The applicants averred that in compliance with the collective agreement the respondent had calculated what was due to the 2nd and further applicants. The applicants’ had accepted the calculation and accordingly the 2nd and further applicants were due the amounts set out in a schedule attached to the statement of claim.3
The applicants recorded that “notwithstanding demand respondent has refused, neglected or otherwise failed to pay to the second and further applicants the amounts [set out in the schedule] and is accordingly liable to make such payments”4.
Under the heading “Legal Issues” the applicants aver that to their knowledge there are no legal issues that are relevant to the application and that the matter only concerns the non payment of the “undisputed obligations”.
In response the respondent raised an exception to the applicants’’ statement of claim in that it was vague and embarrassing alternatively lacked the necessary averments to sustain an action.
The respondent’s reasons were that:
the applicant’s claim for monies was based on the respondent’s failure to give effect to or act in terms of the collective agreement and therefore the applicants’’ sought to enforce the collective agreement but that the applicants expressly disavowed any reliance on a cause of action based on a dispute about the application of a collective agreement;
the applicants had not set out their cause of action in their statement of claim; and
despite the requirements of rule 6(1)(b)(iii) of the rules of this court that a statement of claim must contain a “clear and concise statement of the legal issues that arise from the material facts which statement must be sufficiently particular to enable any opposing party to reply to the document” the applicants had stated that there were “no legal issues that are relevant to the application”.
When the matter commenced the respondent argued that the exception (in addition to the grounds set out in their notice) included the question of jurisdiction, which was referred to in its heads of argument. The respondent submitted, based on the decision in Viljoen v Federated Trust Ltd5, that for this reason too, the respondent’s exception should be upheld.
The respondent argued that the court lacked jurisdiction by virtue of the provisions of s 24 of the LRA as the dispute involved the application of a collective agreement.6
The applicants were of the view that this submission constituted a new ground of exception and that they required time to address this issue. Accordingly the matter was adjourned by consent to allow the parties an opportunity to specifically address the question of jurisdiction and both parties agreed to file and duly filed supplementary heads of argument.
Dealing with the exception Mr Kroon, who appeared for the respondent, argued that given the requirements of the rules of this court the applicants were required not only to set out the material facts upon which they relied but also clearly and concisely record the legal issues that arise from those facts7. The applicants’ statement of claim which contained the averment that there were no legal issues arising from the cause of action upon which they relied did not comply with the provisions of rule 6.
It was submitted further that although the applicants’ claim appeared to be based on the application of the collective agreement the applicants had “expressly disavowed any reliance on the collective agreement in question”8 and that there were no legal issues for the court to decide.
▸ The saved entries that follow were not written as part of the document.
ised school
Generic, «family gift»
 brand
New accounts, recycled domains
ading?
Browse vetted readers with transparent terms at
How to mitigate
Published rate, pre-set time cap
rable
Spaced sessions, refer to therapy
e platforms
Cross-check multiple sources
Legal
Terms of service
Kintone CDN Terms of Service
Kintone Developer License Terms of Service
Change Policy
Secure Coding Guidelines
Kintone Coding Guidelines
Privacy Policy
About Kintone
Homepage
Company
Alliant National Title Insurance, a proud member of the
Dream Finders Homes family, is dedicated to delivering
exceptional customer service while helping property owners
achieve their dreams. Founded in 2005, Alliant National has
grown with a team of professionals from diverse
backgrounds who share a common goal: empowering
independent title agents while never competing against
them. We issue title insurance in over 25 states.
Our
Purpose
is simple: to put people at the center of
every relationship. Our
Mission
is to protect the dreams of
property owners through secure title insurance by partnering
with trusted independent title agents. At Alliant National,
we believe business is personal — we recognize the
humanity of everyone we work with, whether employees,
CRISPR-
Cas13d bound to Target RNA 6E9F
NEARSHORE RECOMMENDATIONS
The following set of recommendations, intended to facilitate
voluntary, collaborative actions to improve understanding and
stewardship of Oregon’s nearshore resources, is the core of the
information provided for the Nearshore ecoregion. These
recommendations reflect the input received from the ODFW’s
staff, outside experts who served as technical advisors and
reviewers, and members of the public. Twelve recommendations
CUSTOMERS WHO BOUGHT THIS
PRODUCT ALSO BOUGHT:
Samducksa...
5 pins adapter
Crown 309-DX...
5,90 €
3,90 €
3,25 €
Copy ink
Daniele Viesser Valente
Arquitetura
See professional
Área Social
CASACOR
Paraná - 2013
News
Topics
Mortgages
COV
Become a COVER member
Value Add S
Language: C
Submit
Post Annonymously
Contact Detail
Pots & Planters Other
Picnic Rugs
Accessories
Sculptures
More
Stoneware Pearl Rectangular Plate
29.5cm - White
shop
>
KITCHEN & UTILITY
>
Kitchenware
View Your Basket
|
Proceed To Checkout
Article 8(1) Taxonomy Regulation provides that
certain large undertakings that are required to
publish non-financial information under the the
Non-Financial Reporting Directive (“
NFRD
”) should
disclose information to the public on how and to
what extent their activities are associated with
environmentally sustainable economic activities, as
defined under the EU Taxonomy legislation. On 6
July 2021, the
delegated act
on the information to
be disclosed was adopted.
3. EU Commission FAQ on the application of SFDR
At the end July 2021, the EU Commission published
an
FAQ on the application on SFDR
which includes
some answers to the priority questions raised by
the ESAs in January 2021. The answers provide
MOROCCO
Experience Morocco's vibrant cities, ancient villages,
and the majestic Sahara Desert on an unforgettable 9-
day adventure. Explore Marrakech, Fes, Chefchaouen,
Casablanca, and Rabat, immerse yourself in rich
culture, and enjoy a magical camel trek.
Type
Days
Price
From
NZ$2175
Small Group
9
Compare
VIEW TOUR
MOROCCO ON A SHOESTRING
The respondent insisted that despite averment in the applicants’ statement of claim that there was no dispute and that their case “concerns only the payment of undisputed obligations”9 there clearly was a dispute as the respondent had refused to make the payment and that the dispute involved the application of a collective agreement. This meant that the applicants had not disclosed a cause of action and that therefore the exception should be upheld and the applicants’ case should be dismissed.
Therefore Mr Kroon argued that not only was the statement of claim vague and embarrassing, alternatively that it lacked the necessary averments to sustain an action, but that it was also excipiable as the applicants expressly disavowed any reliance on a cause of action based on a dispute about the application of a collective agreement. Mr Kroon suggested that if there was no dispute there was nothing for the court to determine.
Regarding the question of jurisdiction the respondent’s argument was that it was clear from the applicants’ statement of claim that:
there was a dispute between the parties;
the dispute concerned the application of a collective agreement.
Therefore the provisions of s24(2) applied and the matter should have been referred to arbitration.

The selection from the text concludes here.